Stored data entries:
****************

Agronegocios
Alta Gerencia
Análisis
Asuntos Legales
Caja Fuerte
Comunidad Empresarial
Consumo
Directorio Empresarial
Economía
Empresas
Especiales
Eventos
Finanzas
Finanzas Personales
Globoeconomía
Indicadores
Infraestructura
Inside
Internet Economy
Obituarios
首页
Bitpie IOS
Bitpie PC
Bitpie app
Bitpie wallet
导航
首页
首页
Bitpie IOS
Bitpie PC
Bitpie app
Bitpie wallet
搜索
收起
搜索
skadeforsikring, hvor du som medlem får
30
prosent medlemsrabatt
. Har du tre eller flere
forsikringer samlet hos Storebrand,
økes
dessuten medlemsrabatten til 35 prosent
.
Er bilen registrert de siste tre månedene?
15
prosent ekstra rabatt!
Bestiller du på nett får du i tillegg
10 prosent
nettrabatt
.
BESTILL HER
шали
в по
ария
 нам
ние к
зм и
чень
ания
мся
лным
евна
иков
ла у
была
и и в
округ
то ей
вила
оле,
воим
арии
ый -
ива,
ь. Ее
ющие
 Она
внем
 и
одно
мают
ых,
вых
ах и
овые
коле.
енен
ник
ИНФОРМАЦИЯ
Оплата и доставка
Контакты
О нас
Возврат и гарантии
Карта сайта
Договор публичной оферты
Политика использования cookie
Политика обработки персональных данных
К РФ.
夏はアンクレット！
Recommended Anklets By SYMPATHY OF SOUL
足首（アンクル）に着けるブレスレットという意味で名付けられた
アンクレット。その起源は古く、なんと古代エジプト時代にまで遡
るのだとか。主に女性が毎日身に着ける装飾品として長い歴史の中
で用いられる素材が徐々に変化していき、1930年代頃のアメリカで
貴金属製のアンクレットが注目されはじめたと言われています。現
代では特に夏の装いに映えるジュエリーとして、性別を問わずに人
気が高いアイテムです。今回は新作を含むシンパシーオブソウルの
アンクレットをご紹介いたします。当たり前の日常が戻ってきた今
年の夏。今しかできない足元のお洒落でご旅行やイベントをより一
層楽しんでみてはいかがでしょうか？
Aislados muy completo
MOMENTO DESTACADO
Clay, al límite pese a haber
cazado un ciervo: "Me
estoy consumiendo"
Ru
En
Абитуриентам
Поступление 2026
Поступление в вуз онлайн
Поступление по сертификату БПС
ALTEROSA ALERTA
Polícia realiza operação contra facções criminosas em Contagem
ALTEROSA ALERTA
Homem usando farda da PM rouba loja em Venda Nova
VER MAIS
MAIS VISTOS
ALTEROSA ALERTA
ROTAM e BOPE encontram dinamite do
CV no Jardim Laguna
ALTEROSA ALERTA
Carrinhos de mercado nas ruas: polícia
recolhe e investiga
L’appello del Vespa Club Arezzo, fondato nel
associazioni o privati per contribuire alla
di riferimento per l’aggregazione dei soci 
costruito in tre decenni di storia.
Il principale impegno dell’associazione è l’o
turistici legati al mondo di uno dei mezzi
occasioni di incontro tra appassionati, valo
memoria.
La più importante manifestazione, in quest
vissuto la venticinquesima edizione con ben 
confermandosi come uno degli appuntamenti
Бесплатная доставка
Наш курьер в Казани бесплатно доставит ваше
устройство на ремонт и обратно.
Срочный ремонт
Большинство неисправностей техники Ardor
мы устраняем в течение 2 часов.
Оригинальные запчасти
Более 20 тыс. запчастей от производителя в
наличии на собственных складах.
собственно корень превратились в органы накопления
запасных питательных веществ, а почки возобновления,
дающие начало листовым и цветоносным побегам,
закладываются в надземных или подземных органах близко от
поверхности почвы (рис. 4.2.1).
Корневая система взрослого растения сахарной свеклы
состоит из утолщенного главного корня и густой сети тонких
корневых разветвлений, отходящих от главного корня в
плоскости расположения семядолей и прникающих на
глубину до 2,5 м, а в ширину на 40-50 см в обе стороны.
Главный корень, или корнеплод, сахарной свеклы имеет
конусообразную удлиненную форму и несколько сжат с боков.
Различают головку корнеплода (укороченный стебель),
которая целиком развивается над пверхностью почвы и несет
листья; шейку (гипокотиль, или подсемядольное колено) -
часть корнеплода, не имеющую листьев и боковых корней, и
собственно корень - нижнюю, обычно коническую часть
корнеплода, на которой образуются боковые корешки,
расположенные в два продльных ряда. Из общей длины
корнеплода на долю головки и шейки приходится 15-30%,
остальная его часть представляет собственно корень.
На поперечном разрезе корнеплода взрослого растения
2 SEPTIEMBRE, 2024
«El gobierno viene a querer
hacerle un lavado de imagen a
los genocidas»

****************

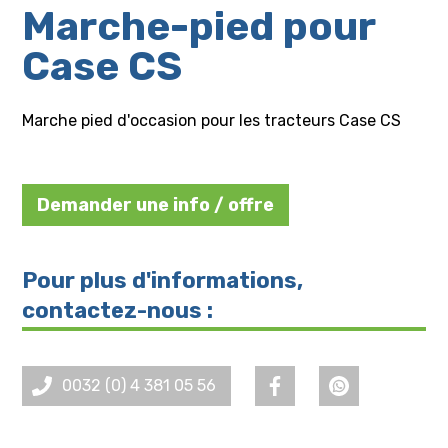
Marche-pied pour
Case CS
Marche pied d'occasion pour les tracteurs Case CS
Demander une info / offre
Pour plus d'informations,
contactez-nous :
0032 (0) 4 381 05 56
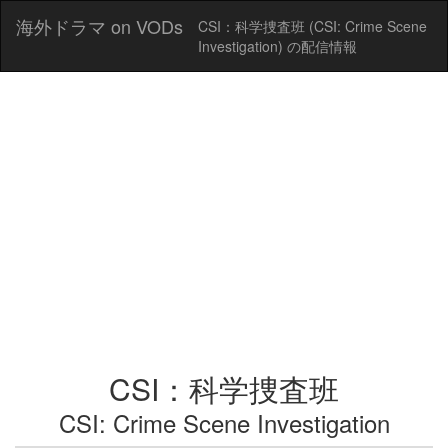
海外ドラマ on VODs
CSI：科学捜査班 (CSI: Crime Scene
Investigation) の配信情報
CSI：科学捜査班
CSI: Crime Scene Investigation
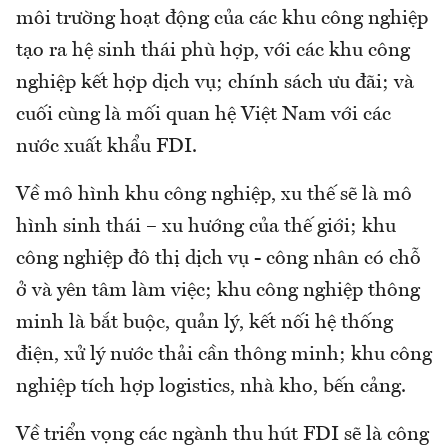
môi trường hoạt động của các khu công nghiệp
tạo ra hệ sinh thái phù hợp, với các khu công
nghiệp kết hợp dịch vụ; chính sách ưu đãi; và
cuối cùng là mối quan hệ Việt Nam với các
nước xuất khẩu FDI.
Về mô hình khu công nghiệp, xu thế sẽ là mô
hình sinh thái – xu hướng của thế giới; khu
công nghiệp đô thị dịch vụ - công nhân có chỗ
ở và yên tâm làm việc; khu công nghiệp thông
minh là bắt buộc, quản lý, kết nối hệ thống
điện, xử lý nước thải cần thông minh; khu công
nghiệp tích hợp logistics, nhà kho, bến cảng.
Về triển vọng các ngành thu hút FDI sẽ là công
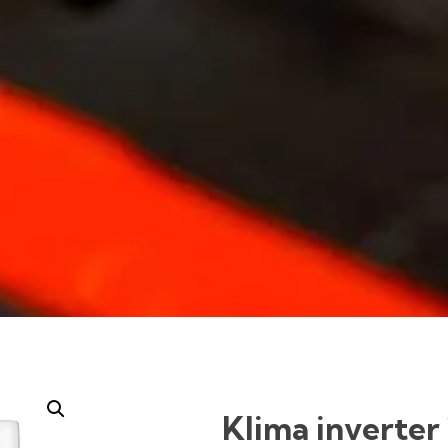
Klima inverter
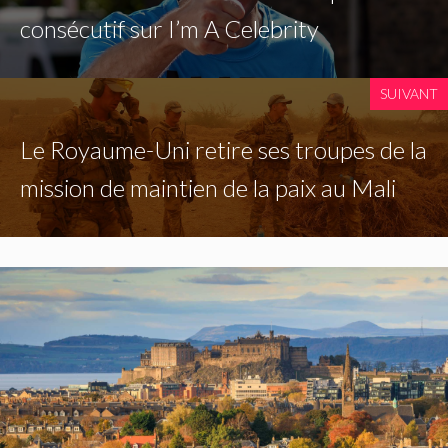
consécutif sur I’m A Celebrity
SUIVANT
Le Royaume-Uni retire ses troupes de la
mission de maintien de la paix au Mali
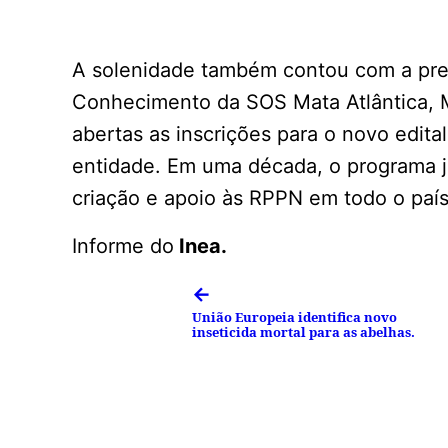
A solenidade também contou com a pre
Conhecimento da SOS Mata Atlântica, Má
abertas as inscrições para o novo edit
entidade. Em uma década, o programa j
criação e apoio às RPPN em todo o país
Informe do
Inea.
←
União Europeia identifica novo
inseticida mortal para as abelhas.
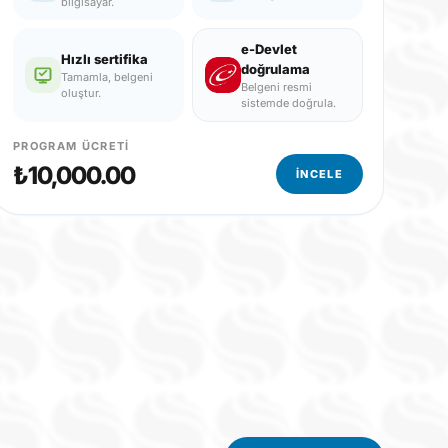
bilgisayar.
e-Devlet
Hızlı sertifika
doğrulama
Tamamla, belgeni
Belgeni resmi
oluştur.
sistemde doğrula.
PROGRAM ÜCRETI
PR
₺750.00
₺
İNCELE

****************

WORK REQUEST: What you return must match, character for character, the lines above from the one with "A solenidade também contou com a pre" through the one with "Tamamla, belgeni", minus any pictures.

TASK ANSWER:
A solenidade também contou com a pre
Conhecimento da SOS Mata Atlântica, Má
abertas as inscrições para o novo edit
entidade. Em uma década, o programa j
criação e apoio às RPPN em todo o país
Informe do
Inea.
←
União Europeia identifica novo
inseticida mortal para as abelhas.
bilgisayar.
e-Devlet
Hızlı sertifika
doğrulama
Tamamla, belgeni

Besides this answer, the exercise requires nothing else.